Work order: The answer is to be the data that follows, transcribed exactly, minus its pictures.

Items from a dataset
○ ○ ○ ○ ○

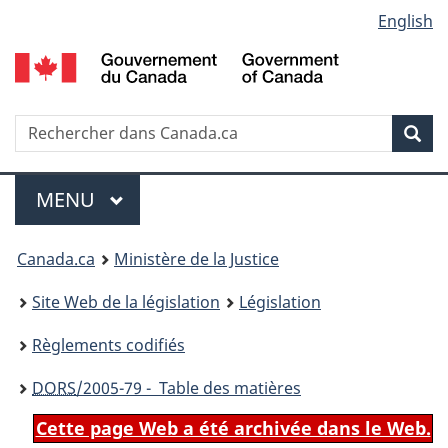
Language
English
Passer
Passer
Passer
au
à
à
selection
contenu
«
la
principal
À
version
propos
HTML
Recherche
R
Rec
de
simplifiée
d
ce
C
Menu
site
MENU
PRINCIPAL
You
Canada.ca
Ministère de la Justice
are
Site Web de la législation
Législation
here:
Règlements codifiés
DORS
/2005-79 - Table des matières
Cette page Web a été archivée dans le Web.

○ ○ ○ ○ ○

Task result:
Language
English
Passer
Passer
Passer
au
à
à
selection
contenu
«
la
principal
À
version
propos
HTML
Recherche
R
Rec
de
simplifiée
d
ce
C
Menu
site
MENU
PRINCIPAL
You
Canada.ca
Ministère de la Justice
are
Site Web de la législation
Législation
here:
Règlements codifiés
DORS
/2005-79 - Table des matières
Cette page Web a été archivée dans le Web.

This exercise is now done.